▶ _ASSIGNED TASK_
Below are entries with pictures in them. Output exactly the lines starting at the line with "м Каширская, 1-й Котляковский переулок, д.2" and ending at the line with "performanță se aliniază", both included, but not the pictures.

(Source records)
+-------+

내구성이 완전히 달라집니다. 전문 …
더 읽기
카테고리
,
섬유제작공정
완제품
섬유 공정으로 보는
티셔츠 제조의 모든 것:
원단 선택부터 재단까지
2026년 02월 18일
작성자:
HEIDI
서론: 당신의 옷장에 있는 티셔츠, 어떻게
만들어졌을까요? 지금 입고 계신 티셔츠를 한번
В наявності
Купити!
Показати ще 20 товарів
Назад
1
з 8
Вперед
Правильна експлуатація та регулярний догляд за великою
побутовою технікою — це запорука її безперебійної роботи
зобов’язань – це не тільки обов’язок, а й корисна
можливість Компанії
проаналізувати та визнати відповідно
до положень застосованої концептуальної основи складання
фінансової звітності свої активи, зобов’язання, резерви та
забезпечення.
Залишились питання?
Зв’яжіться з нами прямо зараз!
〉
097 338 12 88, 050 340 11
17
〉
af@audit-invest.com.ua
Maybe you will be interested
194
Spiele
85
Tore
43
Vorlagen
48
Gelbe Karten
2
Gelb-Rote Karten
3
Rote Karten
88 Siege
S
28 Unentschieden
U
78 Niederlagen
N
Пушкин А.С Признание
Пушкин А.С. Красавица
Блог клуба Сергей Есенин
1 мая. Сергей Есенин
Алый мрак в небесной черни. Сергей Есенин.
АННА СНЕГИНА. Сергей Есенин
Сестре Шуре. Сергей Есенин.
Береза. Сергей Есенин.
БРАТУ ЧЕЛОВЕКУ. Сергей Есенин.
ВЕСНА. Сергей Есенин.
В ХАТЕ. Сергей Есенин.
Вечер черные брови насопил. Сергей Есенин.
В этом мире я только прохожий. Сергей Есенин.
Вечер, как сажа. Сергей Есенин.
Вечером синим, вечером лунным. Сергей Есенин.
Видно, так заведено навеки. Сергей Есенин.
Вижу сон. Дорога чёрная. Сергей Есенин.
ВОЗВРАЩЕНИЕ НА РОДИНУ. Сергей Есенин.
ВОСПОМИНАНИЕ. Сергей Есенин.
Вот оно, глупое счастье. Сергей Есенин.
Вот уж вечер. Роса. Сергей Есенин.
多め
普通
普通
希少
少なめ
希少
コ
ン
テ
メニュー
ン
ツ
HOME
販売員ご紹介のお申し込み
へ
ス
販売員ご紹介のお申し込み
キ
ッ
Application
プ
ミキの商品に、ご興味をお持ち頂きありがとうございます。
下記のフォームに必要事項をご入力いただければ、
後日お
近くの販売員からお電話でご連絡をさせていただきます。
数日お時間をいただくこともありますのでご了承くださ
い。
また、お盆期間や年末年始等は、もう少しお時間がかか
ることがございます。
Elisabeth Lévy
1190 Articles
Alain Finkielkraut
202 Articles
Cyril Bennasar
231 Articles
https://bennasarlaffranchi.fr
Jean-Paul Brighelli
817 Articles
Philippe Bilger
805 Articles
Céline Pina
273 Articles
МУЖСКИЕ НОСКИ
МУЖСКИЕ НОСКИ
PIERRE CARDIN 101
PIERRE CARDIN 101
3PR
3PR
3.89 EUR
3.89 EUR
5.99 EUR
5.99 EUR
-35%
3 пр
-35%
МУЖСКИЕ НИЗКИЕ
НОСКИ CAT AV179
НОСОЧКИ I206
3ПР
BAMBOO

+-------+

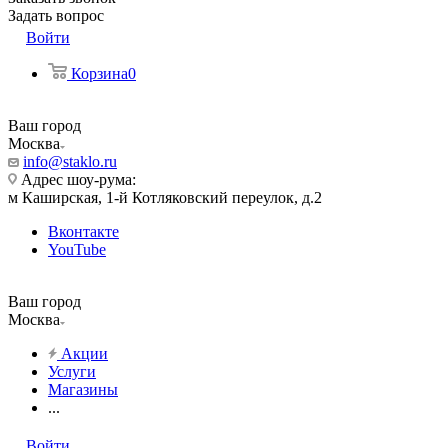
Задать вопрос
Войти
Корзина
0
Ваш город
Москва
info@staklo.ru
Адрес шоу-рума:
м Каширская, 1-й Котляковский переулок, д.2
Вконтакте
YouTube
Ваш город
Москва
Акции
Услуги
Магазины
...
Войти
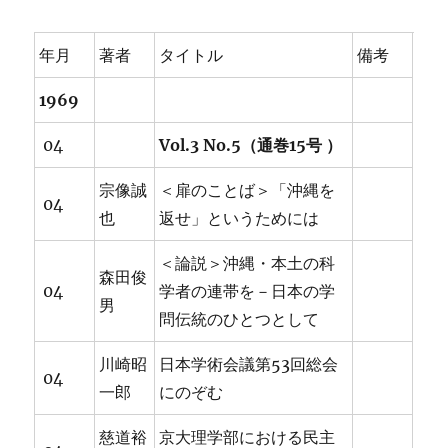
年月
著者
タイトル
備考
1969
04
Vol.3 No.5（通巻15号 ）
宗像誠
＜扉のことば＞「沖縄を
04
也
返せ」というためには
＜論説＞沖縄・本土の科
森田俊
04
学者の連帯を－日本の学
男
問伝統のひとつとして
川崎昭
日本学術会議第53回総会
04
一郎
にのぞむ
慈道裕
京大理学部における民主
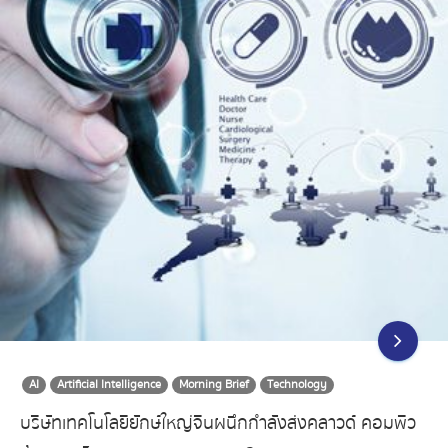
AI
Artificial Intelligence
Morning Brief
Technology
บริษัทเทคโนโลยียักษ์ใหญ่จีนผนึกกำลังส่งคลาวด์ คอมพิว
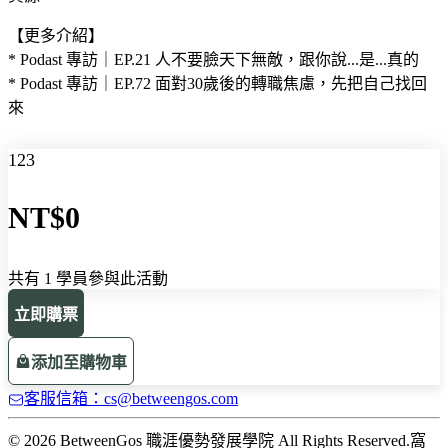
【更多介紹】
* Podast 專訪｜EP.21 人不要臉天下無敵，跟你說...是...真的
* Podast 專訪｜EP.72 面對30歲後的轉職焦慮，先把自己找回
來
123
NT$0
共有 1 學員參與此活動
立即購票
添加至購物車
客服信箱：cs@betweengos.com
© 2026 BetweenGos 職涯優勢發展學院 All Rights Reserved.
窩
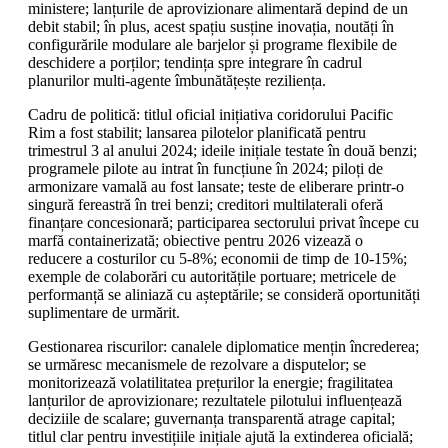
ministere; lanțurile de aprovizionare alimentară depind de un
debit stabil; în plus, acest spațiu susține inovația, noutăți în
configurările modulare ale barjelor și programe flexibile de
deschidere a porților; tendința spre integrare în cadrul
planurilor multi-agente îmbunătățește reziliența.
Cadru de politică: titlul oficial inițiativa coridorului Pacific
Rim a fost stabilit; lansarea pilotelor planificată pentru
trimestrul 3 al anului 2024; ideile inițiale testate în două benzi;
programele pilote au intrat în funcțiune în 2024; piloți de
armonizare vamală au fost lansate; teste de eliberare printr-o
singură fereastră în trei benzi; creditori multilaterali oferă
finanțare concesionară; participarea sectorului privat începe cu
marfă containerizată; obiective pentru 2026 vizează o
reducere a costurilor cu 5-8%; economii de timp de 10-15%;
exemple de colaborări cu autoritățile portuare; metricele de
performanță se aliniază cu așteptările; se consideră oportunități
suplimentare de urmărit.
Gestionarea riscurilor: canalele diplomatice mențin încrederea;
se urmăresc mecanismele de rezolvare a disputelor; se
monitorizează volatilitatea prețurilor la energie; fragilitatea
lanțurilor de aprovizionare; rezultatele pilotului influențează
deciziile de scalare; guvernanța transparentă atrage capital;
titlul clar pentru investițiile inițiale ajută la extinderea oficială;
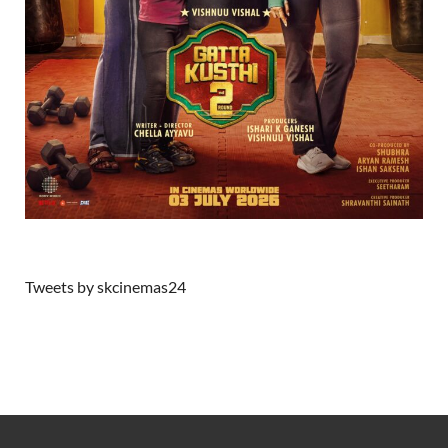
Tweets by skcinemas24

+-------+

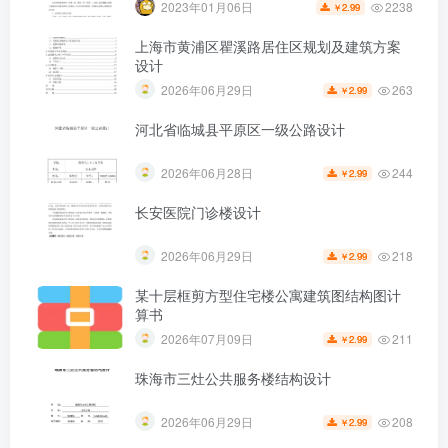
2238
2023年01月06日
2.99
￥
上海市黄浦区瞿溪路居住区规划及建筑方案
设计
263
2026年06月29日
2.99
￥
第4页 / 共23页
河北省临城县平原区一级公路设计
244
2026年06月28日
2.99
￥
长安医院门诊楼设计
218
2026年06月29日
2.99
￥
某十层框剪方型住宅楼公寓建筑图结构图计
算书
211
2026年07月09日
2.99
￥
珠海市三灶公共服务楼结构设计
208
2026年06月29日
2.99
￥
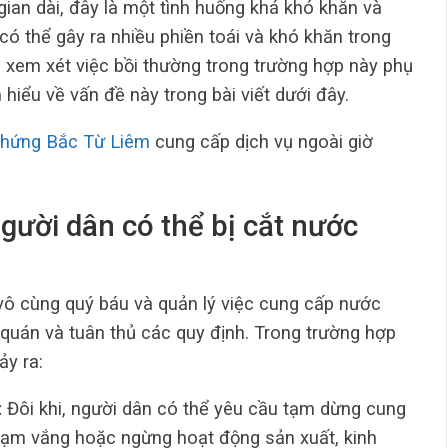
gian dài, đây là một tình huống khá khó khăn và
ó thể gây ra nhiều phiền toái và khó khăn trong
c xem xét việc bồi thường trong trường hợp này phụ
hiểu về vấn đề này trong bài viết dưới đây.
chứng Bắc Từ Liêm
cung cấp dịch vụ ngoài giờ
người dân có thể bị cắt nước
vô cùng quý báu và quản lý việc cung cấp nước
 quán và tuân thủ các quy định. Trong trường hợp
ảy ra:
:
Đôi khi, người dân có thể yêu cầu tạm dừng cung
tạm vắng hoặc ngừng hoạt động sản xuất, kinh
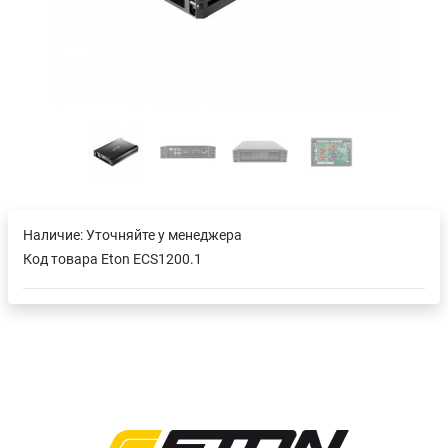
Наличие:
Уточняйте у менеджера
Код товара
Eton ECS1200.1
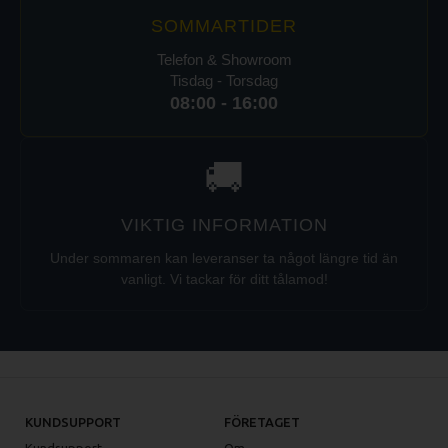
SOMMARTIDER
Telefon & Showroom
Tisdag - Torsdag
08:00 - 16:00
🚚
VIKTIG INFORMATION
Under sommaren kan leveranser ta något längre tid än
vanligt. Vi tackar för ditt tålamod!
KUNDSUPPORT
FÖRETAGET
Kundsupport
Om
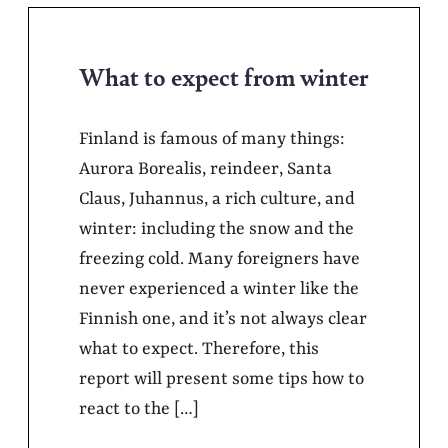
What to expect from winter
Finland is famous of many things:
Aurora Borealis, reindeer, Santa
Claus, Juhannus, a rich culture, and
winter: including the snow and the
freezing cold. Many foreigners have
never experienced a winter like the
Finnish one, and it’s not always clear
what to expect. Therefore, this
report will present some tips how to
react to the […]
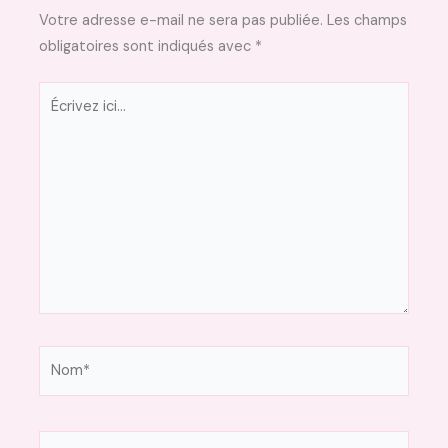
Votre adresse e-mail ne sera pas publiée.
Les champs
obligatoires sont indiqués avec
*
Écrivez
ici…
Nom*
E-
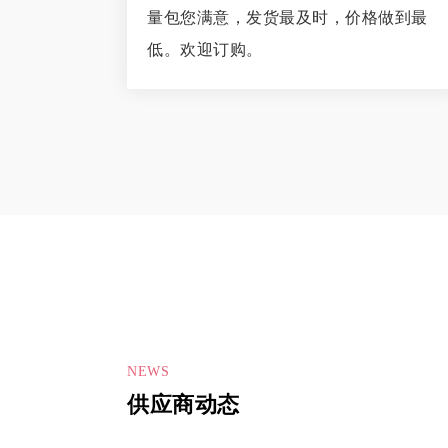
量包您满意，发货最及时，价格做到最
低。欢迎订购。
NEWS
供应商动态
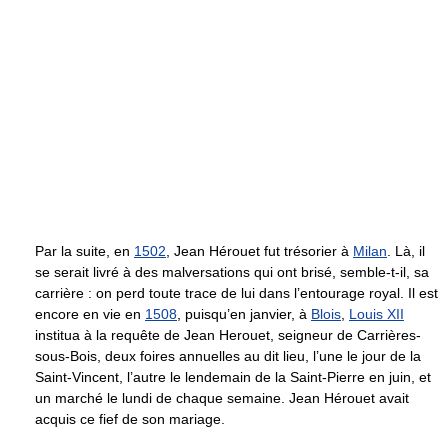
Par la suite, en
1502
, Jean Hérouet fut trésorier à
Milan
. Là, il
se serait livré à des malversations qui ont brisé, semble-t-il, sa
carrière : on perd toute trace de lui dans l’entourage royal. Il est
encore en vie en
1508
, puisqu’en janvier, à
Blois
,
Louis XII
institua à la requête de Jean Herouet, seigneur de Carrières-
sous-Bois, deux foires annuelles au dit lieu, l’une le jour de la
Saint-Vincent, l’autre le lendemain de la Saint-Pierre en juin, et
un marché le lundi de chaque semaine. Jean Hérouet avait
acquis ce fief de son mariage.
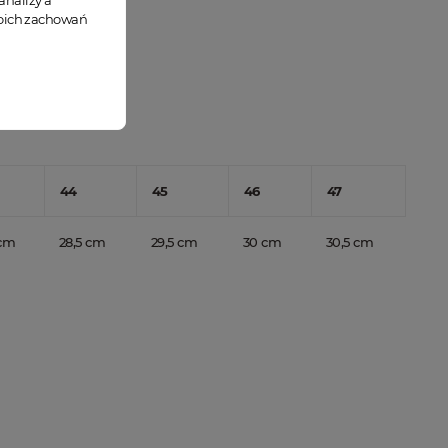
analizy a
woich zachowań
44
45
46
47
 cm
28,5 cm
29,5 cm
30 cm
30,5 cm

+-------+

▶ _EXERCISE RESULT_
м Каширская, 1-й Котляковский переулок, д.2
Вконтакте
YouTube
Ваш город
Москва
Акции
Услуги
Магазины
...
Войти
年月
著者
タイトル
備考
1969
04
Vol.3 No.5（通巻15号 ）
宗像誠
＜扉のことば＞「沖縄を
04
也
返せ」というためには
＜論説＞沖縄・本土の科
森田俊
04
学者の連帯を－日本の学
男
問伝統のひとつとして
川崎昭
日本学術会議第53回総会
04
一郎
にのぞむ
慈道裕
京大理学部における民主
AI
Artificial Intelligence
Morning Brief
Technology
บริษัทเทคโนโลยียักษ์ใหญ่จีนผนึกกำลังส่งคลาวด์ คอมพิว
【更多介紹】
* Podast 專訪｜EP.21 人不要臉天下無敵，跟你說...是...真的
* Podast 專訪｜EP.72 面對30歲後的轉職焦慮，先把自己找回
來
123
NT$0
共有 1 學員參與此活動
立即購票
添加至購物車
客服信箱：cs@betweengos.com
© 2026 BetweenGos 職涯優勢發展學院 All Rights Reserved.
窩
ministere; lanțurile de aprovizionare alimentară depind de un
debit stabil; în plus, acest spațiu susține inovația, noutăți în
configurările modulare ale barjelor și programe flexibile de
deschidere a porților; tendința spre integrare în cadrul
planurilor multi-agente îmbunătățește reziliența.
Cadru de politică: titlul oficial inițiativa coridorului Pacific
Rim a fost stabilit; lansarea pilotelor planificată pentru
trimestrul 3 al anului 2024; ideile inițiale testate în două benzi;
programele pilote au intrat în funcțiune în 2024; piloți de
armonizare vamală au fost lansate; teste de eliberare printr-o
singură fereastră în trei benzi; creditori multilaterali oferă
finanțare concesionară; participarea sectorului privat începe cu
marfă containerizată; obiective pentru 2026 vizează o
reducere a costurilor cu 5-8%; economii de timp de 10-15%;
exemple de colaborări cu autoritățile portuare; metricele de
performanță se aliniază cu așteptările; se consideră oportunități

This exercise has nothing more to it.